■ **Task details**:
Given the material below, return only the lines starting at the line with "История возникновения книги" and ending at the line with "habitación y disfrutar de un descuento.", exactly as they appear.

■ **Records for the task**:
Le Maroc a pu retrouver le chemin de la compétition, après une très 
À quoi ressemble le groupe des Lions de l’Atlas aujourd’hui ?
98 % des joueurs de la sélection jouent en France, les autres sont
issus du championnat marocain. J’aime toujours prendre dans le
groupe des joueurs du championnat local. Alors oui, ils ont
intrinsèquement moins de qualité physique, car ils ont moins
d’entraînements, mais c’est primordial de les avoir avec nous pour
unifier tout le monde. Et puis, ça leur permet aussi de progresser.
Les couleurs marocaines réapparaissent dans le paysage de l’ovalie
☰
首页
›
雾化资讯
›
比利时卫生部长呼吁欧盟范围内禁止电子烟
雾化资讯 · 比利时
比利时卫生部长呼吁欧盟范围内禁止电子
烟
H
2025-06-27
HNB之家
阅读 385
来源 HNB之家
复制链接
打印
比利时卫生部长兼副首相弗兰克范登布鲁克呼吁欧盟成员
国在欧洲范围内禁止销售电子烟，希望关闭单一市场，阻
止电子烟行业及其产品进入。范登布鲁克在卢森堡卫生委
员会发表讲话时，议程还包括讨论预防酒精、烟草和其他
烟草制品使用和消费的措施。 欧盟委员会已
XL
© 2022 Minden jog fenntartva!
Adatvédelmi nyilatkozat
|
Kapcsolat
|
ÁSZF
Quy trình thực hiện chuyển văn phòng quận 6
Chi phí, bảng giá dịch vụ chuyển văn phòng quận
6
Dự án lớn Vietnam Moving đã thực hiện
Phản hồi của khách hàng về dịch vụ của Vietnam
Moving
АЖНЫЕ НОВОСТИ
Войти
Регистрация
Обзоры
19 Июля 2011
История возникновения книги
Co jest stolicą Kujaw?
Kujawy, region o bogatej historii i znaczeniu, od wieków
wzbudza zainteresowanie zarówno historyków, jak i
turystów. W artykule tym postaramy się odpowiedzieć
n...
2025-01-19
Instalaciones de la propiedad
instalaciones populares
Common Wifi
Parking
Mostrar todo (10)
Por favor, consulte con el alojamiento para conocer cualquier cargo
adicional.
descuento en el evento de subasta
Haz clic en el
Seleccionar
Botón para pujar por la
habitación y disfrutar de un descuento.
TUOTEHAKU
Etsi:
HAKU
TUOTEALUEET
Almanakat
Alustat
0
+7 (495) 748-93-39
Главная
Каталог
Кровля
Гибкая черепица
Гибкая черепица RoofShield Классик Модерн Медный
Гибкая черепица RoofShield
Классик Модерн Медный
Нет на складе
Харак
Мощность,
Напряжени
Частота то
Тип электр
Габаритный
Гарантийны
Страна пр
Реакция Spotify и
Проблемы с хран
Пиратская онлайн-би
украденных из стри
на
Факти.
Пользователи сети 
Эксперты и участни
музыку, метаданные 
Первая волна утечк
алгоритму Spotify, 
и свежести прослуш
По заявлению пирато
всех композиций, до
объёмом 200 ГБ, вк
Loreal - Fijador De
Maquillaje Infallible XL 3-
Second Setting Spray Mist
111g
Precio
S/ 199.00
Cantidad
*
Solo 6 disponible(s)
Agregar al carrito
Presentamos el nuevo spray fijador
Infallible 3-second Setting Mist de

■ **Solution for this exercise**:
История возникновения книги
Co jest stolicą Kujaw?
Kujawy, region o bogatej historii i znaczeniu, od wieków
wzbudza zainteresowanie zarówno historyków, jak i
turystów. W artykule tym postaramy się odpowiedzieć
n...
2025-01-19
Instalaciones de la propiedad
instalaciones populares
Common Wifi
Parking
Mostrar todo (10)
Por favor, consulte con el alojamiento para conocer cualquier cargo
adicional.
descuento en el evento de subasta
Haz clic en el
Seleccionar
Botón para pujar por la
habitación y disfrutar de un descuento.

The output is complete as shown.